Wednesday, 14 March 2012

DRY and False Negatives

Dear Junior

In earlier letters we have talked about the DRY-principle, how looking for duplicated code can help finding violations of DRY, but also about the false positives - the rare locations where unrelated concepts by coincidence happen to be represented by similar code. Using Domain-Driven Design terminology it is where two different concepts are modelled, but where the models happens to be represented the same way.

But the hardest part of DRY is the false negatives.

A "false positive" is when some kind of test raises a signal but does so wrongly. E g a medical lab test might say that you have a disease which you does not have. If you get a false positive you have to do further investigations before you realise that it was just a false alarm. In our case the false positives are where code that was alarmed as duplication, but actually was jus a coincident and no violation of DRY.

A "false negative" on the other hand, is when the test does not raise a signal but does so wrongly. E g a medical lab test says you are healthy, but you actually have the disease. Now, false negatives are a lot harder to handle as the few mistakes (wrong classification by the test) hide within an enormous pile of "perfectly normal cases" (i e the true negatives).

This is the reason why medical tests most often are designed to avoid false negatives even if that design means more false positives. In the medical field this is natural. The cost in money and suffering in a missed AIDS-diagnosis totally overshadows the costs and anxiety of having to run a few extra tests in case the initial test wrongly showed "infected".

Talking about to DRY and code: what are our false negatives? Well, it is those DRY-violations that does not show up as code duplicates. Using DDD terminology we have exactly the same concept being modelled, but it is represented in different places in the model, and the representations differ from each other. Code-wise, we have pieces of code that fulfills the same purpose in the solution, but are written in a different way.

We return to our online sales system as an example to make that clear.

In the customer management there might be a method that validate that zip-codes are five-digit strings. Some programmer wrote the regexp as part of an if-condition and at some later point of time some other programmer extracted it to a metod.

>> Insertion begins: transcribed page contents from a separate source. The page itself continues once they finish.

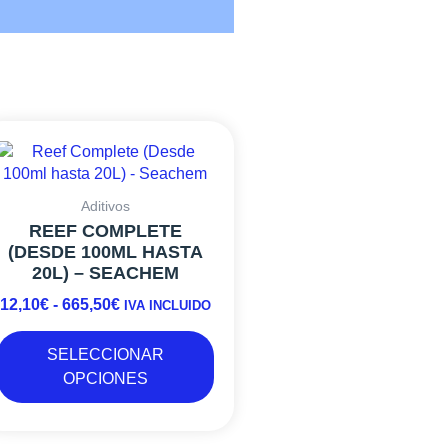
Este
RANGO
producto
DE
tiene
PRECIOS:
múltiples
DESDE
Aditivos
variantes.
12,10€
REEF COMPLETE
Las
(DESDE 100ML HASTA
HASTA
opciones
20L) – SEACHEM
665,50€
se
12,10
€
-
665,50
€
pueden
IVA INCLUIDO
elegir
en
SELECCIONAR
la
OPCIONES
página
de
producto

class CustomerManagement {
    private boolean validateZip(String zip) {
        return zip.matches("[1-9][0-9]{4}");
    }
}

Totally unaware of the private method in CustomerManager, some third programmer was working on the shipping logic. This programmer wanted to avoid printing invalid zip codes on packages so he looked for some feasible method in the standard APIs for a minute or two before giving up and whipping together his own helper method. Also, this programmer was not so well versed in regexps so he found another way of validating.

class Shipping {
    public static boolean isValidZipCode(String zipcode) {
        try {
            int i = Integer.parseInt(zipcode);
            return Integer.toString(i).length() == 5;
        } catch (NumberFormatException e) {
            return false;
        }
    }
}

(BTW, these examples are inspired be real code-bases)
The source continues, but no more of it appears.